Yes, no doubt it’s been a long time since I’ve updated here, but with Steve Yzerman being inducted into the Hockey Hall of Fame I felt the need to write about not just my favorite player in hockey but in ANY sport.
Anyone that watches sports on a regular basis will always have their favorite teams to root for and players to follow. If they’re lucky they’ll see those favorites achieve great success over a long period of time; it may not always happen because no matter how hard working or honest a player or team may be, no championship is ever guaranteed because of it–as a Detroit Lions fan I’ve seen more than a few that played here that due to circumstances beyond their control never got a taste of a championship game.
For fans of the Detroit Red Wings though, one person became the face of the team pretty much from the time he was drafted all the way back in 1983 up until his last game in the Spring of 2006: Steve Yzerman. You could say either Stevie Y., The Captain, #19 and anyone in Detroit would automatically know just exactly who was being talked about–a humble, hard working, and all around classy human being. A majority of fans grew up while watching his career unfold, myself included; from the tough first few years when the Red Wings were known more as the ‘Dead Things’, when he’d try to outscore the team on his own. Got their first taste of real playoff success in 1987, making it to the Campbell Conference Finals before getting knocked out by Wayne Gretzky and the rest of the Edmonton Oilers juggernaut (that’d be grade school for me). Fast forward to the early and mid-90’s where the Red Wings are now perennial playoff contenders, but just couldn’t put it all together to get those tough 16 wins in the postseason (high school and some college life). The legendary Scotty Bowman, coach of the Red Wings since the start of the 1993 season, convinced Yzerman that for the Red Wings to ultimately make that big leap he’d need to become a two-way player; always known for his offense, The Captain made the adjustment–and since he was The Captain, the team followed. Probably my greatest memory was seeing Stevie lift that Stanley Cup over his head in 1997, a scene only 14 years in the making.

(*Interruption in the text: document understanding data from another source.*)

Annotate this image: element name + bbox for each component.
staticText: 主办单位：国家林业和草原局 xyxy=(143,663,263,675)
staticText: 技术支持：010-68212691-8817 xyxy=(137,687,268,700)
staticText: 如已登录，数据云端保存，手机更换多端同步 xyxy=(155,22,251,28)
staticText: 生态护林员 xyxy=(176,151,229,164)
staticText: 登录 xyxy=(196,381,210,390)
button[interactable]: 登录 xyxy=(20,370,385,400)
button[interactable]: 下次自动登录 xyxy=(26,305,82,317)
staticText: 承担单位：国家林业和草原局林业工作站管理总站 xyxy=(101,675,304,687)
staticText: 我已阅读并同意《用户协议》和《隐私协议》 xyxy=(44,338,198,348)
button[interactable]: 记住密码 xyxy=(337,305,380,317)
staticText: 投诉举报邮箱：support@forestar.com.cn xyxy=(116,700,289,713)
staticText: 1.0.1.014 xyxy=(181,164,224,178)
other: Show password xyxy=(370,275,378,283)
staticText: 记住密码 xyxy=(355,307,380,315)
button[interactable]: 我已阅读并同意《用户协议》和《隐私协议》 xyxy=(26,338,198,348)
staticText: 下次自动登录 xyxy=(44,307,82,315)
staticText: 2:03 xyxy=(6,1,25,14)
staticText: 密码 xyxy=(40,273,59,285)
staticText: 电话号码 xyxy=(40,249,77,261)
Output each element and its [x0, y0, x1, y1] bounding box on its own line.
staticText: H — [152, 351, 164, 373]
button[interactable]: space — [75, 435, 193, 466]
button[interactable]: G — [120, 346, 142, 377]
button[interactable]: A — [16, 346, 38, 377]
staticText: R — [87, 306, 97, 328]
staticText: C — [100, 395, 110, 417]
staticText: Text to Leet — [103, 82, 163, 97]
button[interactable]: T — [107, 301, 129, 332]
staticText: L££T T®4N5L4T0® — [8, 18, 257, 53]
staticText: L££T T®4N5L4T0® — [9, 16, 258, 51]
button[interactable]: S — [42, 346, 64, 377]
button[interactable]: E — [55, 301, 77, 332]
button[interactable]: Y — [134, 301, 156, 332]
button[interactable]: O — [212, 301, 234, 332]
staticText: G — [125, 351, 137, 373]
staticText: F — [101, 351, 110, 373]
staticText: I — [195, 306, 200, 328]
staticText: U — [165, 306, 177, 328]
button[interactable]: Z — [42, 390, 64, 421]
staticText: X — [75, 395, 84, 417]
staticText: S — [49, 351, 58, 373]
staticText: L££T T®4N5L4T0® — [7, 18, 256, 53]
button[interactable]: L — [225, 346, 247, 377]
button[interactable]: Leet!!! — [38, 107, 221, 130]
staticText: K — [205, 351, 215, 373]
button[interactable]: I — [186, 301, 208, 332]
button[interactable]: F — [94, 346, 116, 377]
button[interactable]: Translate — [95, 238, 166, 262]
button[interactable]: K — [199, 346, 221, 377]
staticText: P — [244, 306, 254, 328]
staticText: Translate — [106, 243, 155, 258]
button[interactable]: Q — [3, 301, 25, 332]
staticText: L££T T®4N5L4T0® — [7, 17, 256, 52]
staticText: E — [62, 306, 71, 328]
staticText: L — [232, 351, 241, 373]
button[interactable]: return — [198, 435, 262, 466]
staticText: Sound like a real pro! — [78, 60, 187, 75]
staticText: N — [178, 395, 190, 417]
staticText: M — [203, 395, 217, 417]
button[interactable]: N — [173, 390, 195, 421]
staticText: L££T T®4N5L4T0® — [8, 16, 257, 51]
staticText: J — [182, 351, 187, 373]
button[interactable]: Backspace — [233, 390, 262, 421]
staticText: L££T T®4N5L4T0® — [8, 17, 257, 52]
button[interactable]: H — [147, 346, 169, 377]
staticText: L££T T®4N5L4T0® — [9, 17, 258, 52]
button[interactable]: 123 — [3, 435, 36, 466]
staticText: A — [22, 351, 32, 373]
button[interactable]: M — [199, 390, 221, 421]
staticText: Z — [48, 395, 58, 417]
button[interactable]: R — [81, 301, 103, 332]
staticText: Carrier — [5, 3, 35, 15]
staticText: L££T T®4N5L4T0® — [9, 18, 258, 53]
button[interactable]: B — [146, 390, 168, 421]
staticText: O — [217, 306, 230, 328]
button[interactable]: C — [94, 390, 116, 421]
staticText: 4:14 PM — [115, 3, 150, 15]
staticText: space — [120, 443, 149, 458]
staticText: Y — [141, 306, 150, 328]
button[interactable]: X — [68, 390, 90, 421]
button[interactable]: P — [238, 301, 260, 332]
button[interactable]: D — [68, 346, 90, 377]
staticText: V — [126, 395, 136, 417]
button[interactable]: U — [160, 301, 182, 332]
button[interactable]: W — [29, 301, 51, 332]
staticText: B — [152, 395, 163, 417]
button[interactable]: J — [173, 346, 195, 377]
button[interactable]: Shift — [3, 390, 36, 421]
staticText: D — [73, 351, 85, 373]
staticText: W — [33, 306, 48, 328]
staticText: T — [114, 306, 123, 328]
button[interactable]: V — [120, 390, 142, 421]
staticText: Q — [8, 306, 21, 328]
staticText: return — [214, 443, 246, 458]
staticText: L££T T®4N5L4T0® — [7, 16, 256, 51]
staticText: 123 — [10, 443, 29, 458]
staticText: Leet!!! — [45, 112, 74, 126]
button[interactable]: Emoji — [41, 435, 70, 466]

Then all of us in Detroit got to see him and the rest of the Red Wings do it again in 1998, and then again in 2002. Until 2002, many of us probably took #19 for granted, just assuming that he’d be around forever…right until the stories of that postseason push for the Cup came about. Turns out Stevie Y. had been playing on one leg throughout the entire playoffs and would need surgery to repair his knee. Then and only then (at 29, I’d been watching him for almost 20 years at that point!) did I start to think, ‘Wow, it’s been fun but we might not have him around to watch much longer.’ But he continued on anyway, right up until that Game 6 first round elimination at the hands of the Edmonton Oilers; at that point I think we all knew that seeing him skate off the ice it’d be the last time. I hoped it wouldn’t be (I’m sure a lot of us in Detroit did), but in late June or early July of 2006 his career as a player was over.
The Red Wings gave Steve Yzerman the highest honor of retiring his number just a few short months later, and then on November 9th, 2009 the NHL inducted The Captain into the Hockey Hall of Fame (along with Brett Hull, Lou Lamoriello, Brian Leetch, and Luc Robataille). It was all well deserved, and as usual the class act we’d all gotten to see in Detroit for years and years was just the same in his induction speech: even though the ceremony was about him and his accomplishments, his speech was about everyone else that helped him get there and helped him stay there.
Now there are a ton of other blogs and articles that have written all about Steve Yzerman, and I’m not ashamed to say better than I am capable of (some I’d recommend are at Kukla’s Corner in a post written by IwoCPO, and also another article written by Christy over at Winging It In Motown). I still felt the need to write about it anyway because, like I said at the beginning, he’s my favorite player in ANY sport. Thank you, #19, for being an absolute joy to watch and cheer for!
So now I turn the question to you: what’s your favorite Steve Yzerman memory? For that matter, if you weren’t or aren’t a Stevie Y. fan (gasp!), who is your favorite player and what’s your favorite memory of that player?